Friday 6 Feb, BHS day 38, from Pipe Cays to Staniel Cay: Short visit at pigs beach, food shopping, and lovely dinner with friends.
High tide was at 4:30am so alarm goes at 7am and we are off immediately while we still have some water. It’s a cloudy morning, plus the daylight is not really there yet to be able to visually navigate. But we make it out from behind Pipe Cay back to the slightly deeper water of the Exuma bank without any issue. I’d been a bit concerned how we would get into Staniel Cay from the bank side, because our charts show impossibly shallow depths for us. So instead, we had worked a convoluted route via Sampson Cay and then through the very narrow channel next to Fowl Cay.
Luckily, Ian is available on the VHF and assures us we can get into Staniel Cay by the direct route – which our chart says is not possible. Relieved, we head south and using the waypoints Ian gave us we come across the shallows with a just a few inches under the keel. Mahina (Ian and Michelle) is anchored with lots of boats next to pig beach on the west side of Big Majors Cay, and Pearl (Pete and Tracy) is next to the Thunderball Grotto, but we decide to anchor where we did last time (better the devil you know) on the SE corner of the same Majors Cay. There is some swell coming in the cut from the deep water, but while other smaller yachts are rocking, it’s not bothering Cloudy too much.

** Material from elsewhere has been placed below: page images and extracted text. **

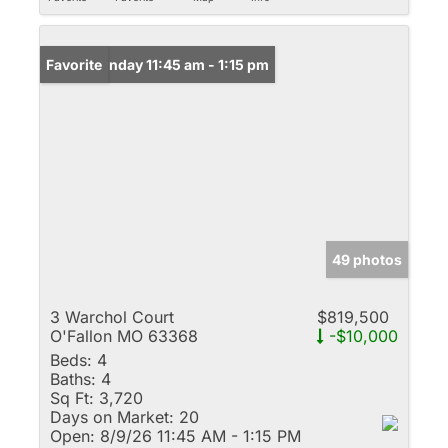
Open: Sunday 11:45 am - 1:15 pm
Favorite
49 photos
3 Warchol Court
$819,500
O'Fallon MO 63368
-$10,000
Beds:
4
Baths:
4
Sq Ft:
3,720
Days on Market:
20
Open:
8/9/26 11:45 AM - 1:15 PM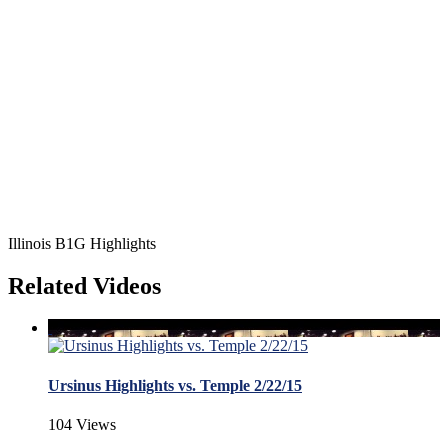
Illinois B1G Highlights
Related Videos
Ursinus Highlights vs. Temple 2/22/15
104 Views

Once settled we venture to pig beach in the dinghy. The pigs are quite the tourist attraction around here. As we approach the beach by dinghy, pigs venture swimming in the sea coming out to greet us, hoping for food. I’ve never seen a pig swimming in the sea before! There are pigs of all different sizes from baby piglets to big bores. And all different colours and patterns too. Along with the pigs is a lot of pig excrement in the water. Not somewhere that Oana is happy to paddle in! It’s one of those attractions you tick you have seen, then quickly go back to where you came! We watch the pigs being fed by tripper boats, click our pictures, and out of there in 15 minutes!

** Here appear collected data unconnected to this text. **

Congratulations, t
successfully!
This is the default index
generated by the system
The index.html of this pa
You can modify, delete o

Back at Cloudy it’s a quick turnaround. Armed with shopping bags, we head ashore and leave the dinghy in Staniel Cay Yacht Club. Unlike last week, this time the shops are well stocked with fresh fruit and veg. The supply boat had been in just yesterday. But the prices are pretty eye watering. $5 for a cucumber, $1.75 per apple, or$8 a red cabbage just as examples. One shopping bag of fresh veg and $93 less in our wallet, we head back to Cloudy. We were thinking of a quick drink in the bar, but it was too empty hence no atmosphere.
Our afternoon on board is lazy. Ian and Michelle briefly pop by for a beer and we give them a tour of Cloudy. Everyone who comes aboard says Cloudy is cavernous. I guess we are now just used to the space of our home. It seems normal, but doesn’t stop us being grateful for the boat we have. We love her!
At 5pm we clean up and dress up then head ashore where we meet up with the others in the SCYC bar. We have drinks and dinner at the bar with Ian and Michelle, having a great time chatting to them, while Pearl’s crew has dinner at the restaurant. It’s Stu’s last evening so he is a bit sad going back to UKs damp winter …. and to work. But a couple of the very nice rum punches soon get him back on form again. The music is also very nice and Oana and Tracy are soon up and dancing. It’s a nice place to spend the evening with good company. But all of a sudden, at 8:45 pm the others all get their bills and depart, leaving us on our own. We know a lot of cruisers retire early in the evening, but Oana tells me if I went to bed at 9pm it would be instant divorce! Haha.
With not many others in the bar to interact with, we also head back at about 10pm. And considering our early morning rise, we also have a relatively early night…passed 11pm.